KAJOLI KHANNA | ROLI BOOKS | PAGES 280 | Soft Cover | Rs 350
By Ganesh Saili
Long years ago, I had heard the admonition: ‘Passions spin the plot and we are betrayed by what is false within us!’ These words from George Meredith (1828-1929) came back to as I read Destiny’s Flowers by Kajoli Khanna. She explores human error, healing and forgiveness through the lives of Mila, Pema and Atish. The trio becomes intertwined, knotted and entangled to take the reader to the magnificence of a remote fort and into the squalid animated slums of Taaza Basti; from the environs of a posh New Delhi apartment to the tranquil settings of simple monasteries with glorious shrines and then to a old sprawling bungalow in Bengal. In this world, change is the only constant. Whilst the pace may be slow, it maybe fast but movement will always be there. Who cares if you live in a summer palace, or in a shack or a hovel, the key, if you would like to call it that, is to accept change, adapt to it, flow with it and let go the weight that tends to anchor you down.

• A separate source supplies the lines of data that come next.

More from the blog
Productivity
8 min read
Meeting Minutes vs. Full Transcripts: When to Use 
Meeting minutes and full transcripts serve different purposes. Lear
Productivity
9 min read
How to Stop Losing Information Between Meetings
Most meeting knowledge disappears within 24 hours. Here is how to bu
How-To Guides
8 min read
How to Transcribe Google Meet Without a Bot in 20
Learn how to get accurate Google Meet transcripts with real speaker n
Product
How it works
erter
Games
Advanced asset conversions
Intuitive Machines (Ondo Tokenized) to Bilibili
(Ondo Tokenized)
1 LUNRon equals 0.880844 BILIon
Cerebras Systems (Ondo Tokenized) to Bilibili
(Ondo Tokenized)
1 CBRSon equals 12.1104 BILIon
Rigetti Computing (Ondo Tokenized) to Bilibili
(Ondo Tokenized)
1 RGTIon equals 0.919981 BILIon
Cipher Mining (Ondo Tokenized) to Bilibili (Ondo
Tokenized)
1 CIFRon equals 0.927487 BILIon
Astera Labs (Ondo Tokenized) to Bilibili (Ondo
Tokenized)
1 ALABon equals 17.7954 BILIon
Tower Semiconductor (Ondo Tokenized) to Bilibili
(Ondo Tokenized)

The old admonition ‘Seek and ye shall find!’ turns each of the three protagonists in this story into seekers. Each one looks for something: Mila’s looks for recovery to reinvent herself; Pema’s takes on the persona of a Buddhist nun attempting to conceal a past that refuses to fade away. It spins a gossamer web as she struggles to come to terms with the leaden weight of her murky past while Atish, sprung from the slum, lives out-of-the-box but fails to hold on to good fortune even when Lady Luck does smile upon him. For him there is no escape, no reprieve and no acquittal. Its the karma of his own cowardly acts. Destiny sees their paths intersect as the trio perforce come face to face with a whole gamut of emotions, ranging from human frailty, courage, giving and taking, grace and downright bumbling foolishness.
The first character we bump into is Mila – an art restorer in the Fort of Jogi – wanting to revive priceless artworks but is brutally assaulted. In its wash comes paranoia and depression which puts the hand brakes on her life. Trying to reconcile the pulls and pushes of love, she ends up a spiritual detective. Maybe meditative reflection the answer. For try as she will, the fairies’ of the reason refuse to be cowed under.

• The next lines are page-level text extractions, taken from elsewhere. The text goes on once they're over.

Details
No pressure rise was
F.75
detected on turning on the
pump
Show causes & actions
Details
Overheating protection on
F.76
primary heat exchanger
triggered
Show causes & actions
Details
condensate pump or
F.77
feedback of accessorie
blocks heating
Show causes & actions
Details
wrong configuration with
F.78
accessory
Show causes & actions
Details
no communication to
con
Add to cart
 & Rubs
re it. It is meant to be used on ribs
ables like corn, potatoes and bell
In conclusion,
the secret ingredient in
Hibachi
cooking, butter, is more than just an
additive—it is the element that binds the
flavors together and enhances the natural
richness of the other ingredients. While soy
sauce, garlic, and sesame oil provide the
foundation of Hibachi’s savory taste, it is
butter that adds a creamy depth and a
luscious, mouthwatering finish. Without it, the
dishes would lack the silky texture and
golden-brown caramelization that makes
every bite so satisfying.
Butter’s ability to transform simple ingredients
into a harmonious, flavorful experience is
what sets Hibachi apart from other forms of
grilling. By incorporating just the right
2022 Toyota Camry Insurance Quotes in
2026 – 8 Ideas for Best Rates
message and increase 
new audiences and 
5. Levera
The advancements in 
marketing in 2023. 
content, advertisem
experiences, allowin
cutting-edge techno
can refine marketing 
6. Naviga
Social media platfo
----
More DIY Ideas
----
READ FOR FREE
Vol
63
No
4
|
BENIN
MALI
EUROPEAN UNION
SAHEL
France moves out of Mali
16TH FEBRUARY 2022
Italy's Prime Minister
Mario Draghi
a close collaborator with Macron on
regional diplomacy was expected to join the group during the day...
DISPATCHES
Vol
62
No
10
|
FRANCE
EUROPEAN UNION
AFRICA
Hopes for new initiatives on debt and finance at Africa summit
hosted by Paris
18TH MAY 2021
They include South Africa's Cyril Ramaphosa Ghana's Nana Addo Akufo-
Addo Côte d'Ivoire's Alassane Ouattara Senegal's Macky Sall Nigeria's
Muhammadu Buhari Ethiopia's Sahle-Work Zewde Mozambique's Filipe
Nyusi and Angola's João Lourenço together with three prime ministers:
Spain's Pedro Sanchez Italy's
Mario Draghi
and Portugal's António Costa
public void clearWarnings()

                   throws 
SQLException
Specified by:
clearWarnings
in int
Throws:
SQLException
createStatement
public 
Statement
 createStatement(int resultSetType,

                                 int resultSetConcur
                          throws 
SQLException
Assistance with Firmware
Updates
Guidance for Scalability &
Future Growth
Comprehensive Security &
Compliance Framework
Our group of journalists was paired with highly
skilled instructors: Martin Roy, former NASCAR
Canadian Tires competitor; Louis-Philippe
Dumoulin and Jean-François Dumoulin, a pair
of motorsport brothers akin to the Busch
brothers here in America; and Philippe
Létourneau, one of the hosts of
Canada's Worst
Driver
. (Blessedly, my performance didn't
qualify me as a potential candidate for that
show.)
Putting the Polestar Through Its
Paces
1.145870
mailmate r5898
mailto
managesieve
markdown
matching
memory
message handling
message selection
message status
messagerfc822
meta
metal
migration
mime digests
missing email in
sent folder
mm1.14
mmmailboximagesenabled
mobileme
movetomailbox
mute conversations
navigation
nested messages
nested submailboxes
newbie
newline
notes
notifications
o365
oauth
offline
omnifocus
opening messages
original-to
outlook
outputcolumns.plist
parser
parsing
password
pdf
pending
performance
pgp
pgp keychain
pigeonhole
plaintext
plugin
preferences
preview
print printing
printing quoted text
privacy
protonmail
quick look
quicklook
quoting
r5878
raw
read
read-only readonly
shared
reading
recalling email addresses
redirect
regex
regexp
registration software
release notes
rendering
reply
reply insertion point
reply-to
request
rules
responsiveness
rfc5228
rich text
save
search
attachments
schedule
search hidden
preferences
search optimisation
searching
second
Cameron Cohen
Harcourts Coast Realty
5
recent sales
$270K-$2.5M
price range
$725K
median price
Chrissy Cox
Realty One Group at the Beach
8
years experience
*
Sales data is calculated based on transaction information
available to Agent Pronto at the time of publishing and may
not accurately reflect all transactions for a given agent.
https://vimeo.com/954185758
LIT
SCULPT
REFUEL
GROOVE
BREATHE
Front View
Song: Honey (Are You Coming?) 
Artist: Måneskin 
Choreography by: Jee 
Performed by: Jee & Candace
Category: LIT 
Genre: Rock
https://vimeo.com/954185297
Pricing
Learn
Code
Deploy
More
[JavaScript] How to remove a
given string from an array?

Pema’s story reminds me of that try as you may to run way from the world, in the ultimate analysis you cannot run away from yourself. Turning a Buddhist nun is of little help in chasing the demons of the mind. It a story as old as Time that running way from the past gets you no where and is not the solution. For ‘In the monastery of your heart lies a temple where all the Buddha’s unite.’ And the only way to go forward is to accept, reflect and move on.
For Atish – the Lord of the Slums – sets out on a journey through the world of migrant labour. A powerful combination of power and crime finds him living off, thriving and getting fat and corpulent on the hard work of the lesser fortunate.

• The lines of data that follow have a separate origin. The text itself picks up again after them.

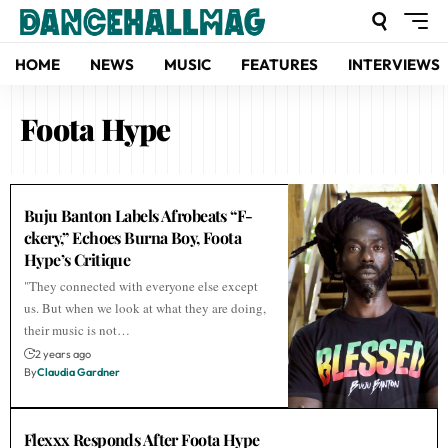
HOME
NEWS
MUSIC
FEATURES
INTERVIEWS
Foota Hype
Buju Banton Labels Afrobeats “F-
ckery,” Echoes Burna Boy, Foota
Hype’s Critique
"They connected with everyone else except
us. But when we look at what they are doing,
their music is not…
2 years ago
By
Claudia Gardner
Flexxx Responds After Foota Hype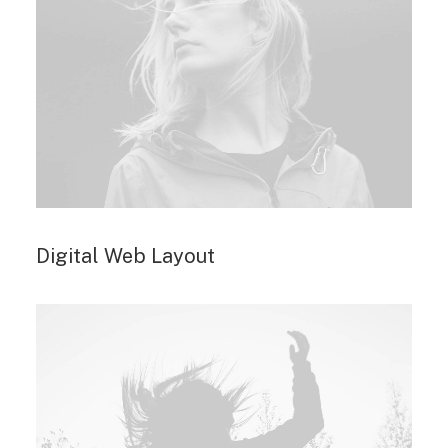
Digital Web Layout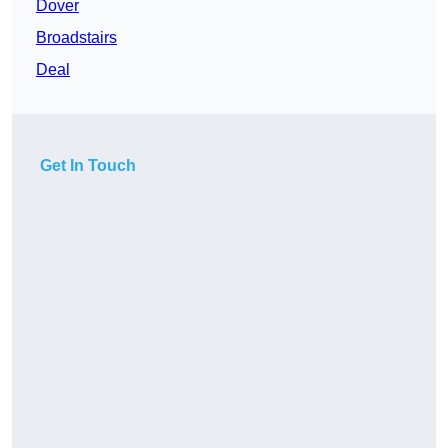
Dover
Broadstairs
Deal
Get In Touch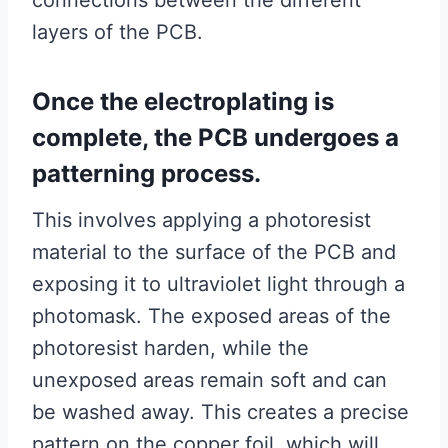
connections between the different
layers of the PCB.
Once the electroplating is
complete, the PCB undergoes a
patterning process.
This involves applying a photoresist
material to the surface of the PCB and
exposing it to ultraviolet light through a
photomask. The exposed areas of the
photoresist harden, while the
unexposed areas remain soft and can
be washed away. This creates a precise
pattern on the copper foil, which will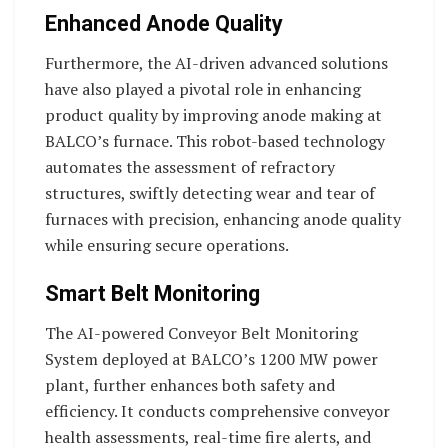
Enhanced Anode Quality
Furthermore, the AI-driven advanced solutions
have also played a pivotal role in enhancing
product quality by improving anode making at
BALCO’s furnace. This robot-based technology
automates the assessment of refractory
structures, swiftly detecting wear and tear of
furnaces with precision, enhancing anode quality
while ensuring secure operations.
Smart Belt Monitoring
The AI-powered Conveyor Belt Monitoring
System deployed at BALCO’s 1200 MW power
plant, further enhances both safety and
efficiency. It conducts comprehensive conveyor
health assessments, real-time fire alerts, and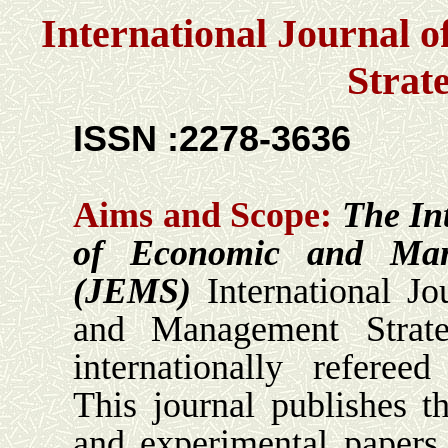
International Journal
Strat
ISSN :2278-3636
Aims and Scope:
The In
of Economic and Man
(JEMS)
International Jo
and Management Strat
internationally refereed
This journal publishes th
and experimental papers t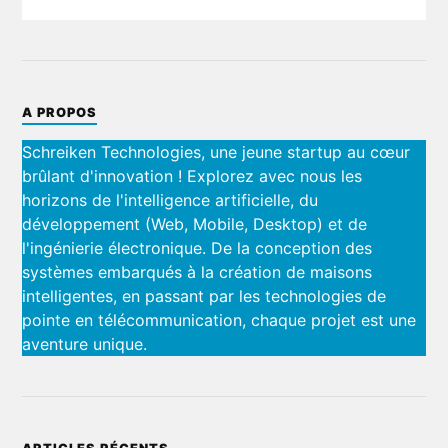
A PROPOS
Schreiken Technologies, une jeune startup au cœur
brûlant d'innovation ! Explorez avec nous les
horizons de l'intelligence artificielle, du
développement (Web, Mobile, Desktop) et de
l'ingénierie électronique. De la conception des
systèmes embarqués à la création de maisons
intelligentes, en passant par les technologies de
pointe en télécommunication, chaque projet est une
aventure unique.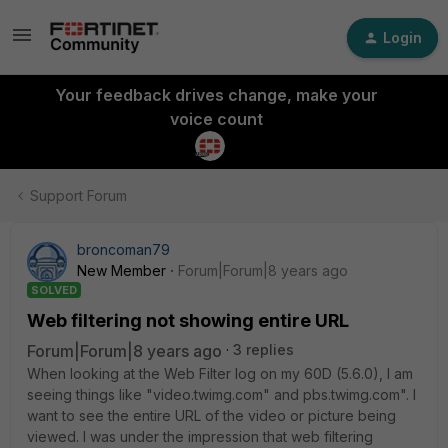
Login
Your feedback drives change, make your
voice count
Support Forum
broncoman79
New Member
Forum|Forum|8 years ago
SOLVED
Web filtering not showing entire URL
Forum|Forum|8 years ago
3 replies
When looking at the Web Filter log on my 60D (5.6.0), I am
seeing things like "video.twimg.com" and pbs.twimg.com". I
want to see the entire URL of the video or picture being
viewed. I was under the impression that web filtering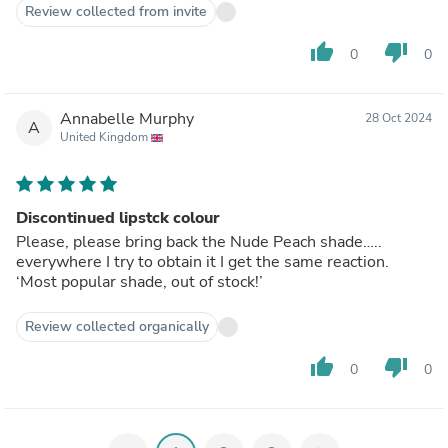
Review collected from invite
thumb_up
thumb_down
0
0
Annabelle Murphy
28 Oct 2024
A
United Kingdom
Discontinued lipstck colour
Please, please bring back the Nude Peach shade…..
everywhere I try to obtain it I get the same reaction.
‘Most popular shade, out of stock!’
Review collected organically
thumb_up
thumb_down
0
0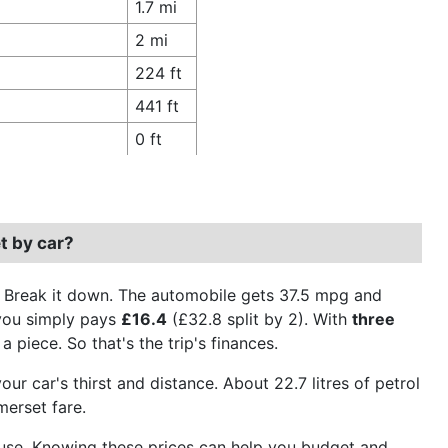
1.7 mi
2 mi
224 ft
441 ft
0 ft
t by car?
. Break it down. The automobile gets 37.5 mpg and
 you simply pays
£16.4
(£32.8 split by 2). With
three
a piece. So that's the trip's finances.
ur car's thirst and distance. About 22.7 litres of petrol
merset fare.
el use. Knowing these prices can help you budget and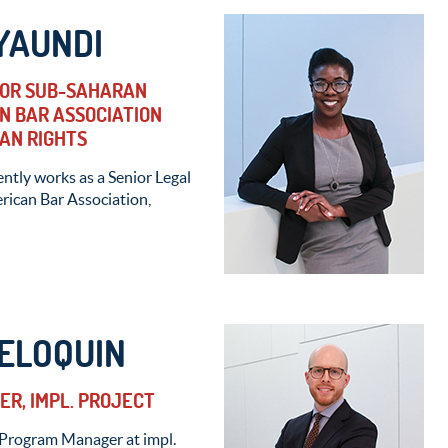
YAUNDI
FOR SUB-SAHARAN
N BAR ASSOCIATION
AN RIGHTS
tly works as a Senior Legal
rican Bar Association,
ELOQUIN
R, IMPL. PROJECT
 Program Manager at impl.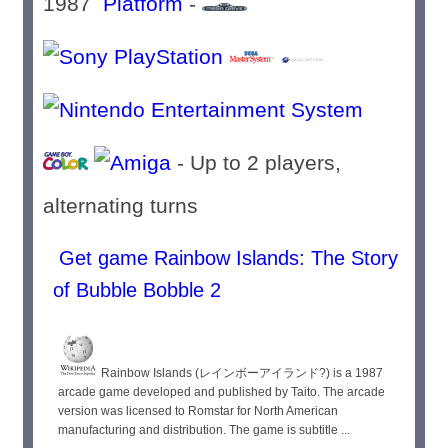
1987
Platform
-
- Up to 2 players,
alternating turns
Get game Rainbow Islands: The Story
of Bubble Bobble 2
Rainbow Islands (レインボーアイランド?) is a 1987
arcade game developed and published by Taito. The arcade
version was licensed to Romstar for North American
manufacturing and distribution. The game is subtitle ...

There are passages where the author does go over the top. It seems as if there is merit to be found in verbosity. Take for instance: ‘Gold rocco ribbons serenade circlets of roses that garland the pale furniture, circumambulate the Aubusson rugs and collect in bunches on the creamy brocade curtains.’
And then again ‘Outside the viburnum bursts into life, like girls on a parade.’ Or ‘Ladies in skirts made of pine needles swing up and down, flip and turn like acrobats on the branches close-by, keeping a coterie of retiring babblers intrigued.’
How I wish the editor had run a pen through these excesses or nipped them in the bud!
As the narrative takes the characters through ups and downs, I can hear Meredith murmur in my ears one last time: ‘Didn’t I tell you old man?’ says he, reminding me, ‘Passions spin the plot and we are betrayed by what is false within us.’